Abstracts

Overexpression of drug transporters has been shown in epileptogenic brain material and might play a role in the development of pharmacoresistance. However, it is not known whether overexpression is due to an initial insult, or evolves more gradually because of recurrent spontaneous seizures. In the present study, we investigated the expression of the multidrug transporters MRP1 and MRP2 during epileptogenesis in a rat model for temporal lobe epilepsy. Using immunocytochemistry, we examined protein expression in relation to the occurrence of a status epilepticus (SE) and the progression of recurrent seizure activity later in life in rats that were continuously EEG monitored.
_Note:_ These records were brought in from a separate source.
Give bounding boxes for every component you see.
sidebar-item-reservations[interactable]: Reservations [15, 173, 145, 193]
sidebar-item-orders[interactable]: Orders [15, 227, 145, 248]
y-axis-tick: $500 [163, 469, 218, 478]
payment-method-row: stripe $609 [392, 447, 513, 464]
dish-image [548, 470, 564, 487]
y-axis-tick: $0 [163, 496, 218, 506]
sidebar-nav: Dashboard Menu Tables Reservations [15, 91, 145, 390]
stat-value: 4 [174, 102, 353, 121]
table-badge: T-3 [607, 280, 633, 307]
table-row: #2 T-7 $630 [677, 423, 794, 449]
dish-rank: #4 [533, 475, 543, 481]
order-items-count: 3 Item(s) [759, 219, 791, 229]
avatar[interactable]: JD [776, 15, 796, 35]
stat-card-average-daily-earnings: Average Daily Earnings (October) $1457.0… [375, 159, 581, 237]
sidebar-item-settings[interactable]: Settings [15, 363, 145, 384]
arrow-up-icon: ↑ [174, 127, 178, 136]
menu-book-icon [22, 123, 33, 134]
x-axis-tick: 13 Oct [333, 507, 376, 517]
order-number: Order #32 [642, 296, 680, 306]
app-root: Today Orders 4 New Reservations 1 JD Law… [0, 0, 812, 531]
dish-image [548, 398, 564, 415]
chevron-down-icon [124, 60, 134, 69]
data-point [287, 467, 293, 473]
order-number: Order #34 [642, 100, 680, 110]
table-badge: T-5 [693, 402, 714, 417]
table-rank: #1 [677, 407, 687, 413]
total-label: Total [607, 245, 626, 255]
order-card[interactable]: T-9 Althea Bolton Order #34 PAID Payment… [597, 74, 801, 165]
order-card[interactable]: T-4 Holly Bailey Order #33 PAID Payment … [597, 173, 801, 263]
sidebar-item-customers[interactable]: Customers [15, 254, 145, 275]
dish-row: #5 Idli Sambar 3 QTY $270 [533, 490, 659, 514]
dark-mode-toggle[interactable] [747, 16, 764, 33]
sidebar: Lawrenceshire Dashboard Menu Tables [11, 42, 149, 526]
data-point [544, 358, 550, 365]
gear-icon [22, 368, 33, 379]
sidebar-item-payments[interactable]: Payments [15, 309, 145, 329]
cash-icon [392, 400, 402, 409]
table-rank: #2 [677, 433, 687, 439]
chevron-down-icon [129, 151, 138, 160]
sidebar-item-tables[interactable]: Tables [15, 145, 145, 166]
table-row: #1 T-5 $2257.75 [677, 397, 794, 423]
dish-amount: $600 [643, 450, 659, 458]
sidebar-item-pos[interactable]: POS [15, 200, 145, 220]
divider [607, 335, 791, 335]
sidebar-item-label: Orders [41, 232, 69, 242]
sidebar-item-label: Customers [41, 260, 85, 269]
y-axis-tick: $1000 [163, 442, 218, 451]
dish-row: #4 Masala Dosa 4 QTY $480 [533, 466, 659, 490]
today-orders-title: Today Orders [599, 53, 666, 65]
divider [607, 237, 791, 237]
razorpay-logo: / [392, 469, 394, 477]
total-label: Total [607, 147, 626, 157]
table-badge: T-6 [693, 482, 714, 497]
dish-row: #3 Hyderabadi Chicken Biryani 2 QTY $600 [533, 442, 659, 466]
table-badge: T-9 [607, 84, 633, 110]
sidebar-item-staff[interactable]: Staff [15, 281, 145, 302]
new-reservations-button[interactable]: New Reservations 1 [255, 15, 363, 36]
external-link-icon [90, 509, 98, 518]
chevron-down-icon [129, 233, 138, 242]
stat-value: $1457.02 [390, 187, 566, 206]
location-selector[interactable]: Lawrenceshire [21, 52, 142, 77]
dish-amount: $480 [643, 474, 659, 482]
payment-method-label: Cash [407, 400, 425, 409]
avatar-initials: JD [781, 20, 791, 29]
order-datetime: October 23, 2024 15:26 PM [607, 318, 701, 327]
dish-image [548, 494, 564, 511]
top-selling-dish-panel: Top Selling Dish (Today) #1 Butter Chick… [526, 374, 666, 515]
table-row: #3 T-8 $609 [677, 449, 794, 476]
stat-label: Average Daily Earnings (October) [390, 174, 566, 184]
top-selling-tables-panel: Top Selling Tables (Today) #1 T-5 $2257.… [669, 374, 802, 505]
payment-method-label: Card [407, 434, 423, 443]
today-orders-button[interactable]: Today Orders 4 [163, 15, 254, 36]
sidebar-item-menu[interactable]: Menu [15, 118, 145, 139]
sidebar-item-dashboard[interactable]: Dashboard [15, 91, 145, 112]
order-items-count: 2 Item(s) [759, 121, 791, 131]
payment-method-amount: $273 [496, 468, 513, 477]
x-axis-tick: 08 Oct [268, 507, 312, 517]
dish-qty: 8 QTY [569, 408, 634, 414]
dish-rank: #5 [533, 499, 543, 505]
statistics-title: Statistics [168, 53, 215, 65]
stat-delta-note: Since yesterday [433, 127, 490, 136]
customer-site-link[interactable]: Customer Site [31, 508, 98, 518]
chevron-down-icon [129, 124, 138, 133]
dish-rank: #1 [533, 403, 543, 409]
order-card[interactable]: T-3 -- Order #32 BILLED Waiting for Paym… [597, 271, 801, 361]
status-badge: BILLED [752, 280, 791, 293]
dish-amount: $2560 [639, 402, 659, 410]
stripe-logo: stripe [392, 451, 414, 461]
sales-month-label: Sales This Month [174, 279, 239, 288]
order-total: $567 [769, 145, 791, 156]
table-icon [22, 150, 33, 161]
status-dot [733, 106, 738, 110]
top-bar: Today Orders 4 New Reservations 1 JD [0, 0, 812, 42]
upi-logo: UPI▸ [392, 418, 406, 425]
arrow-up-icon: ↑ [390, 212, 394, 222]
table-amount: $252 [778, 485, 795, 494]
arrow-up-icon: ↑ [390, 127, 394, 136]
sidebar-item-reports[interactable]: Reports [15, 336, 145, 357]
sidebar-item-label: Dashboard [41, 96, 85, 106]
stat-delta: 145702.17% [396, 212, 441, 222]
MRP1 and MRP2 were transiently upregulated in glial cells within the hippocampus 1 day and 1 week after SE. On the contrary, MRP1 and MRP2 were persistently overexpressed in chronic epileptic rats, especially in glial cells that surrounded blood vessels in ventral parts of the brain (piriform, perirhinal and entorhinal cortex). Overexpression of these drugtransporters was related to the occurrence of SE, since rats that were stimulated but had not exhibited SE were similar to control rats. Increased expression was most evident in rats with a high seizure frequency and less prominent in rats that had occasional seizures. The present results indicate that MRP proteins are not only induced by the SE itself but that they are also upregulated in the chronic epileptic phase, although at more restricted brain regions. Whether this might contribute to reduction of the extracellular drug concentration in these regions, leading to drug-refractoriness is presently under investigation. (Supported by Epilepsy Clinics Foundation Heemstede (Lopes da Silva fellowship).)